ChatGPT ile görüntülü sohbet etmenin yolu: Call Annie ile tanışın #prizmabet

Bu ücretsiz iPhone uygulamasıyla ChatGPT destekli dijital avatar Call Annie ile görüntülü sohbet etme şansına sahipsiniz.

Yapay zekalı bir sohbet robotuyla yapılan bir konuşma ne kadar eğlenceli, bilgilendirici ve zaman zaman korkutucu olsa da, yine de ekrandaki bir metinden ibaret. En azından şimdilik. Peki, bir sanal asistanla gerçekten konuşabilseydiniz? ChatGPT destekli “AI arkadaş” uygulaması Call Annie ile tanışın.

Yapay zekalı robotları karşımıza görmemize “biraz” daha zaman var. Ancak AI botların çok hızlı geliştiği bir gerçek. Call Annie uygulaması da bunu bir adım öteye taşıyan bir uygulama ve yaptığı şey ChatGPT’yi karşınızda görebileceğiniz bir arkadaşa dönüştürmek.

Call Annie’ye web üzerinden erişilebiliyor, ancak tam bir deneyim yaşamak istiyorsanız iOS uygulamasını indirmeniz gerekiyor. Üstelik bir telefon numarası da var. Bunu da web sayfasına iliştirmişler.
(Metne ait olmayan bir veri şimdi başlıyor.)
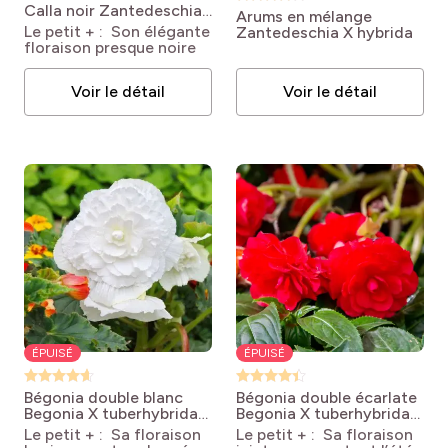
Calla noir
Zantedeschia
Arums en mélange
elliottiana
Le petit + : Son élégante
Zantedeschia X hybrida
Schwartzwalder
floraison presque noire
Voir le détail
Voir le détail
ÉPUISÉ
ÉPUISÉ
Bégonia double blanc
Bégonia double écarlate
Begonia X tuberhybrida
Begonia X tuberhybrida
NON STOP® 'Blanc'
NON STOP® 'Rouge'
Le petit + : Sa floraison
Le petit + : Sa floraison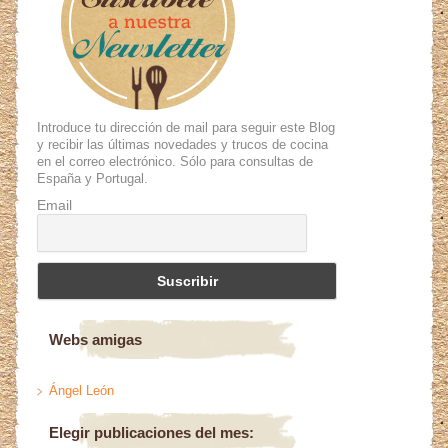
Introduce tu dirección de mail para seguir este Blog
y recibir las últimas novedades y trucos de cocina
en el correo electrónico. Sólo para consultas de
España y Portugal.
Email
Webs amigas
Ángel León
Elegir publicaciones del mes: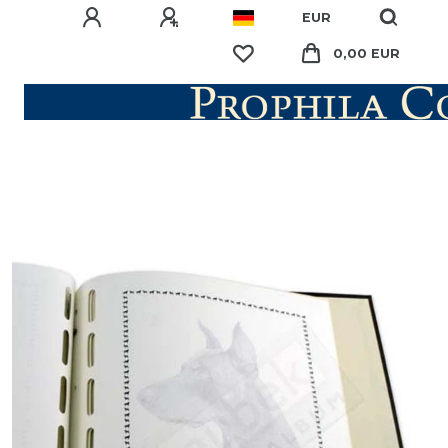
EUR
0,00 EUR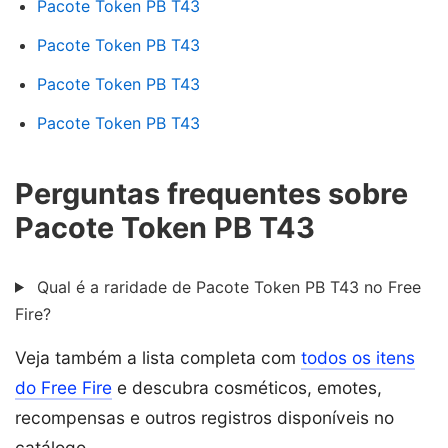
Pacote Token PB T43
Pacote Token PB T43
Pacote Token PB T43
Pacote Token PB T43
Perguntas frequentes sobre
Pacote Token PB T43
Qual é a raridade de Pacote Token PB T43 no Free
Fire?
Veja também a lista completa com
todos os itens
do Free Fire
e descubra cosméticos, emotes,
recompensas e outros registros disponíveis no
catálogo.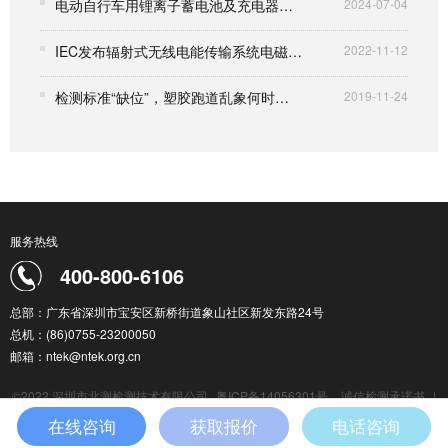
电动自行车用锂离子蓄电池及充电器被纳入3C认证管理
2024-07-04
IEC发布辐射式无线电能传输系统电磁场的人体暴露评估程序标准
2022-11-12
检测标准“缺位”，塑胶跑道乱象何时制止
2019-11-24
服务热线
400-800-6106
总部：广东省深圳市宝安区新桥街道象山社区新发东路24号
总机：(86)0755-23200050
邮箱：ntek@ntek.org.cn
©2022 深圳市北测检测技术有限公司
粤ICP备14056301号
诚信检测承诺书
|
检测服务通用条款
|
在线咨询
获取报价
电话咨询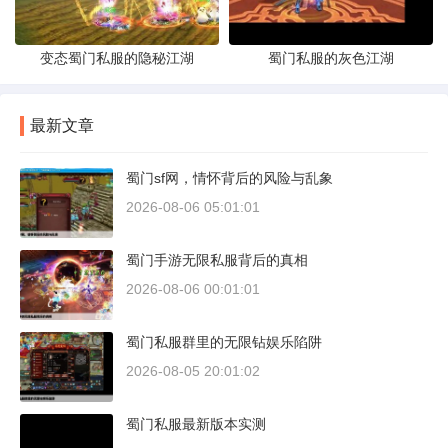
变态蜀门私服的隐秘江湖
蜀门私服的灰色江湖
最新文章
蜀门sf网，情怀背后的风险与乱象
2026-08-06 05:01:01
蜀门手游无限私服背后的真相
2026-08-06 00:01:01
蜀门私服群里的无限钻娱乐陷阱
2026-08-05 20:01:02
蜀门私服最新版本实测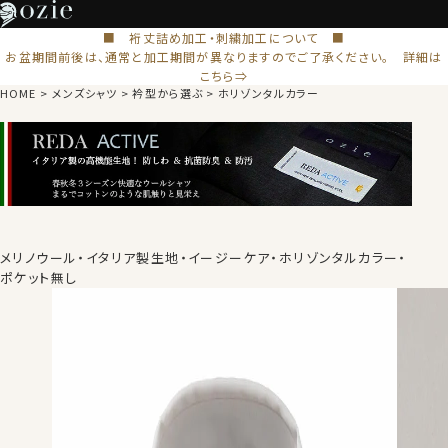
■ 裄丈詰め加工・刺繍加工について ■
お盆期間前後は、通常と加工期間が異なりますのでご了承ください。 詳細は
こちら⇒
HOME
メンズシャツ
衿型から選ぶ
ホリゾンタルカラー
メリノウール・イタリア製生地・イージーケア・ホリゾンタルカラー・
ポケット無し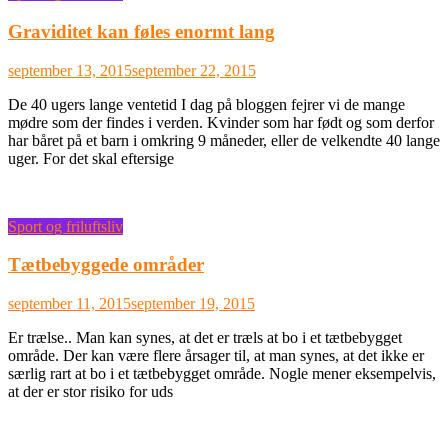
Graviditet kan føles enormt lang
september 13, 2015
september 22, 2015
De 40 ugers lange ventetid I dag på bloggen fejrer vi de mange
mødre som der findes i verden. Kvinder som har født og som derfor
har båret på et barn i omkring 9 måneder, eller de velkendte 40 lange
uger. For det skal eftersige
Sport og friluftsliv
Tætbebyggede områder
september 11, 2015
september 19, 2015
Er trælse.. Man kan synes, at det er træls at bo i et tætbebygget
område. Der kan være flere årsager til, at man synes, at det ikke er
særlig rart at bo i et tætbebygget område. Nogle mener eksempelvis,
at der er stor risiko for uds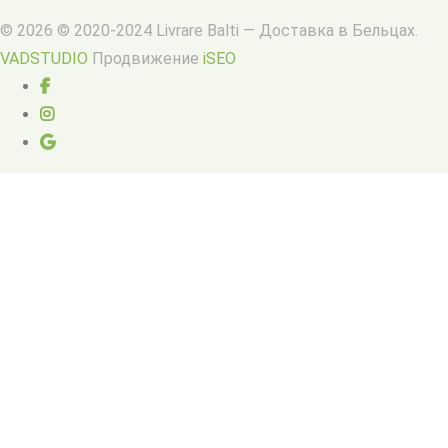
© 2026 © 2020-2024 Livrare Balti — Доставка в Бельцах.
VADSTUDIO
Продвижение
iSEO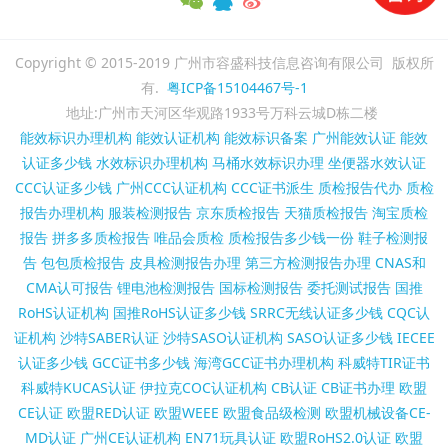
Copyright © 2015-2019 广州市容盛科技信息咨询有限公司 版权所
有.
粤ICP备15104467号-1
地址:广州市天河区华观路1933号万科云城D栋二楼
能效标识办理机构
能效认证机构
能效标识备案
广州能效认证
能效
认证多少钱
水效标识办理机构
马桶水效标识办理
坐便器水效认证
CCC认证多少钱
广州CCC认证机构
CCC证书派生
质检报告代办
质检
报告办理机构
服装检测报告
京东质检报告
天猫质检报告
淘宝质检
报告
拼多多质检报告
唯品会质检
质检报告多少钱一份
鞋子检测报
告
包包质检报告
皮具检测报告办理
第三方检测报告办理
CNAS和
CMA认可报告
锂电池检测报告
国标检测报告
委托测试报告
国推
RoHS认证机构
国推RoHS认证多少钱
SRRC无线认证多少钱
CQC认
证机构
沙特SABER认证
沙特SASO认证机构
SASO认证多少钱
IECEE
认证多少钱
GCC证书多少钱
海湾GCC证书办理机构
科威特TIR证书
科威特KUCAS认证
伊拉克COC认证机构
CB认证
CB证书办理
欧盟
CE认证
欧盟RED认证
欧盟WEEE
欧盟食品级检测
欧盟机械设备CE-
MD认证
广州CE认证机构
EN71玩具认证
欧盟RoHS2.0认证
欧盟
App Store’dan ücretsiz olarak indirilebilen Call Annie uygulaması, yüzü Midjourney kullanılarak oluşturulan sanal bir kadın avatarına sahip. Uygulamadaki “Annie’yi Ara” düğmesine dokunduğunuzda, Annie sizinle sohbete başlıyor. Siz sohbet etmek istediğiniz sürece sorularınızı yanıtlamaya ve isteklerinize cevap vermeye devam edecektir. Call Annie’nin nasıl konuştuğunu görmek için hemen aşağıdaki videoyu oynatabilirsiniz.